• [WHAT YOU HAVE TO DO] Among the records below, find the line with "to be a disaster." and the line with "tips for job seekers! 🚀💼". Set down both and every line between, exactly and with no pictures, but nothing else.

Saved entries:
::::::::::

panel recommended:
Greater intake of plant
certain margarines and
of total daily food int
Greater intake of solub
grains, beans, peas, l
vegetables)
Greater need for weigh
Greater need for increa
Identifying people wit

::::::::::

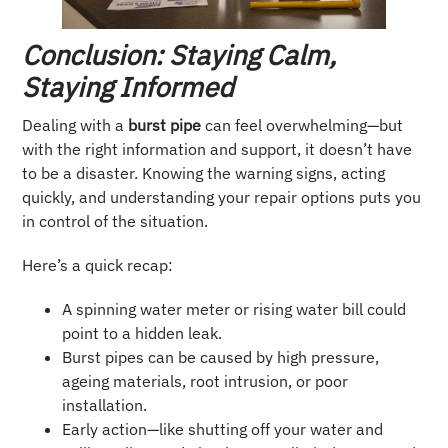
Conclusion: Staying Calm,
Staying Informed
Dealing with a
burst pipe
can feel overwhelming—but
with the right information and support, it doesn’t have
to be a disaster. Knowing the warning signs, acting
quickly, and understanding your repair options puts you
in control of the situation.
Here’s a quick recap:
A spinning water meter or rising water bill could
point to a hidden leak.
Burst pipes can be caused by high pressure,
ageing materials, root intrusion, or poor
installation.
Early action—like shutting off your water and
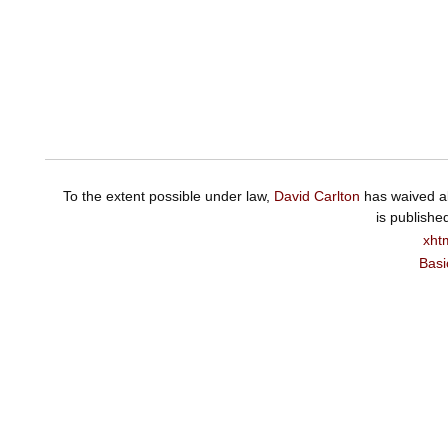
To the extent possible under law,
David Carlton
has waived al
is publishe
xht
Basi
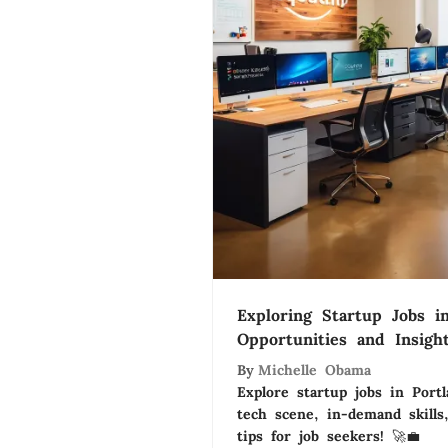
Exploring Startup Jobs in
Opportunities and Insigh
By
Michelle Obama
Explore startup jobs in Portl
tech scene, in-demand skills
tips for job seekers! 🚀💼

::::::::::

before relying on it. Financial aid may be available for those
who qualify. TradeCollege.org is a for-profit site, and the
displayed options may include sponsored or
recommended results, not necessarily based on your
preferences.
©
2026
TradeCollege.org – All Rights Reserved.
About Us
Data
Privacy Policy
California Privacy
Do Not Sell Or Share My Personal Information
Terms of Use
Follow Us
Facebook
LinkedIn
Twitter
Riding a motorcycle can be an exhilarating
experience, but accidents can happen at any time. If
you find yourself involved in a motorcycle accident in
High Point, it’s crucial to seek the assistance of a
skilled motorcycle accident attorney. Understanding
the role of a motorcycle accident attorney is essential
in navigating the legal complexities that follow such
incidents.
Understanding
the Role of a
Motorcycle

::::::::::

• [TASK RESULT]
to be a disaster. Knowing the warning signs, acting
quickly, and understanding your repair options puts you
in control of the situation.
Here’s a quick recap:
A spinning water meter or rising water bill could
point to a hidden leak.
Burst pipes can be caused by high pressure,
ageing materials, root intrusion, or poor
installation.
Early action—like shutting off your water and
To the extent possible under law,
David Carlton
has waived al
is publishe
xht
Basi
Exploring Startup Jobs in
Opportunities and Insigh
By
Michelle Obama
Explore startup jobs in Portl
tech scene, in-demand skills
tips for job seekers! 🚀💼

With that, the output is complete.